Estate Inventory: Why It Matters and Tips on Its Preparation

Preparing and filing an estate inventory is an essential duty for the estate’s personal representative (the executor if there is a Will or the administrator if there is no Will). This is set forth in Section 3301 of the Probate, Estates and Fiduciaries Code in the Pennsylvania Consolidated Statutes. How this is done and why it is important need to be understood.

Estate Inventory Collects & Values the Decedent’s Property

Basically, the personal representative, who is in charge of the estate, must file a list of all real and personal property in the estate that is located in Pennsylvania. The property that is included is any property that the decedent owned solely or as a tenant in common. Property owned jointly with survivorship rights as well as property with named beneficiaries and “payable-on-death” accounts do not have to be listed in the estate inventory, although they could be included in a memorandum section in the interest of completeness.

Valuation of these assets is an important task of the personal representative. If you have this responsibility, you need to remember that all property in the estate inventory is valued as of the date of death. How this can be done for different types of assets will be reviewed in more detail, later. The date by which this document must be filed with the Register of Wills can differ based on circumstances, but it usually would be filed no later than the date that the estate’s inheritance tax return is due.

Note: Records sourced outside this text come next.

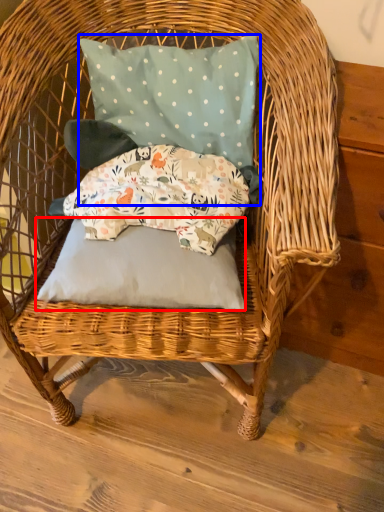 Question: Among these objects, which one is farthest to the camera, pillow (highlighted by a red box) or pillow (highlighted by a blue box)?

Choices:
 (A) pillow
 (B) pillow

Answer: (B) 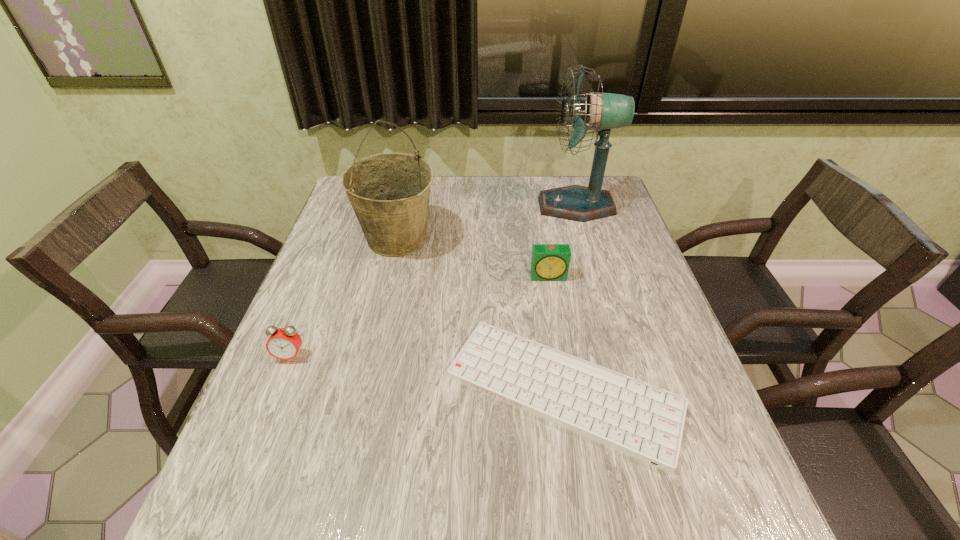 What are the coordinates of `vacant space positioned in front of the tallest object where the wind blows` in the screenshot? It's located at tap(461, 206).

Locate an element on the screen. The image size is (960, 540). vacant space located 0.110m on the back of the fourth object from right to left is located at coordinates (407, 196).

Locate an element on the screen. The height and width of the screenshot is (540, 960). free location located 0.060m on the front-facing side of the farther alarm clock is located at coordinates (553, 298).

This screenshot has width=960, height=540. Find the location of `vacant space located 0.160m on the front-facing side of the nearer alarm clock`. vacant space located 0.160m on the front-facing side of the nearer alarm clock is located at coordinates (259, 433).

Find the location of a particular element. This screenshot has width=960, height=540. vacant area located on the back of the shortest object is located at coordinates (548, 298).

Find the location of `fan that is at the far edge`. fan that is at the far edge is located at coordinates (603, 111).

At what (x,y) coordinates should I click in order to perform the action: click on wine bucket situated at the far edge. Please return your answer as a coordinate pair (x, y). The image size is (960, 540). Looking at the image, I should click on (389, 192).

The image size is (960, 540). Find the location of `wine bucket situated at the left edge`. wine bucket situated at the left edge is located at coordinates (389, 192).

You are a GUI agent. You are given a task and a screenshot of the screen. Output one action in this format:
    pyautogui.click(x=<x>, y=<y>)
    Task: Click on the alarm clock situated at the left edge
    This screenshot has height=540, width=960.
    Given the screenshot: What is the action you would take?
    pyautogui.click(x=284, y=343)

Where is `fan located in the right edge section of the desktop`? Image resolution: width=960 pixels, height=540 pixels. fan located in the right edge section of the desktop is located at coordinates (603, 111). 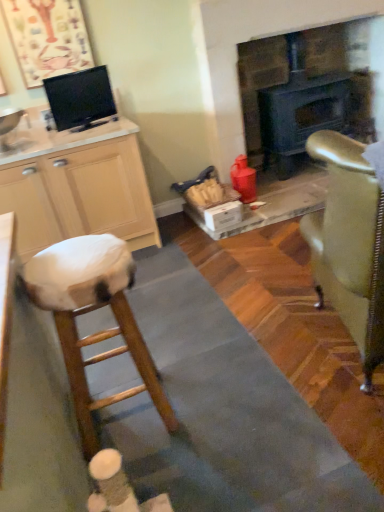 Question: Considering the relative sizes of black glossy tv at upper left and wooden stool at left in the image provided, is black glossy tv at upper left smaller than wooden stool at left?

Choices:
 (A) no
 (B) yes

Answer: (B)

Question: From a real-world perspective, is black glossy tv at upper left positioned over wooden stool at left based on gravity?

Choices:
 (A) no
 (B) yes

Answer: (B)

Question: Is black glossy tv at upper left turned away from wooden stool at left?

Choices:
 (A) no
 (B) yes

Answer: (A)

Question: Is black glossy tv at upper left surrounding wooden stool at left?

Choices:
 (A) no
 (B) yes

Answer: (A)

Question: From the image's perspective, is black glossy tv at upper left below wooden stool at left?

Choices:
 (A) yes
 (B) no

Answer: (B)

Question: Is matte black fireplace at center taller or shorter than wooden stool at left?

Choices:
 (A) tall
 (B) short

Answer: (A)

Question: From a real-world perspective, is matte black fireplace at center positioned above or below wooden stool at left?

Choices:
 (A) above
 (B) below

Answer: (A)

Question: Is matte black fireplace at center spatially inside wooden stool at left, or outside of it?

Choices:
 (A) inside
 (B) outside

Answer: (B)

Question: From the image's perspective, is matte black fireplace at center located above or below wooden stool at left?

Choices:
 (A) below
 (B) above

Answer: (B)

Question: Does point (72, 128) appear closer or farther from the camera than point (44, 204)?

Choices:
 (A) farther
 (B) closer

Answer: (A)

Question: Considering the relative positions of black glossy tv at upper left and beige wood cabinet at left in the image provided, is black glossy tv at upper left to the left or to the right of beige wood cabinet at left?

Choices:
 (A) right
 (B) left

Answer: (A)

Question: Is black glossy tv at upper left in front of or behind beige wood cabinet at left in the image?

Choices:
 (A) front
 (B) behind

Answer: (B)

Question: From a real-world perspective, relative to beige wood cabinet at left, is black glossy tv at upper left vertically above or below?

Choices:
 (A) below
 (B) above

Answer: (B)

Question: Is point (107, 97) closer or farther from the camera than point (69, 367)?

Choices:
 (A) closer
 (B) farther

Answer: (B)

Question: Would you say black glossy tv at upper left is to the left or to the right of wooden stool at left in the picture?

Choices:
 (A) left
 (B) right

Answer: (A) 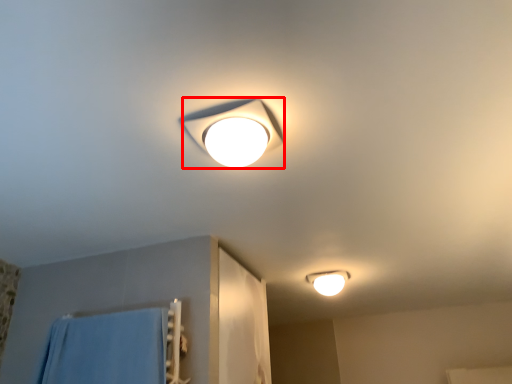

Why is the Estate Inventory Important?

Before looking at approaches to the preparation of the estate inventory, we should address why it is important. Of course, as mentioned earlier, Pennsylvania law names this task as a duty that a personal representative must fulfill so you have to do this because Pennsylvania tells you that you must. However, there are reasons that this duty exists.

One reason is that the estate inventory tells everyone with an interest in the estate all of the assets under the personal representative’s control. You have assumed personal responsibility for the listed assets and can be held liable for mishandling them. Their valuation also is used to determine the filing fee for the opening of the estate, which matters to the Commonwealth. This is why you can underestimate the estate’s value at the beginning when you do not know everything in the estate. When the estate inventory is filed, all assets will be included at their date-of-death values so the filing fee that was unpaid originally can be calculated at this point.

There are other reasons that make the estate inventory important for the personal representative. It can be useful when preparing the inheritance tax return because it includes assets and related information about those assets that will appear on various schedules of the return.

In addition, property listed in the estate inventory gives you the starting point for the estate accounting. This accounting should be provided at least on an informal basis if the estate is closed with a family settlement agreement. However, for an estate that closes after an estate audit at court, the accounting must be formally submitted to the court and interested parties for review. By having an accurate starting point, you are more likely to survive an audit unscathed.

Have a Plan to Locate & List Assets for the Estate Inventory

When you have a duty to complete, you need a good plan for handling this responsibility. As noted above, the estate inventory lists all real and personal property of the decedent at date-of-death values. There are numerous steps involved as you prepare the finished document.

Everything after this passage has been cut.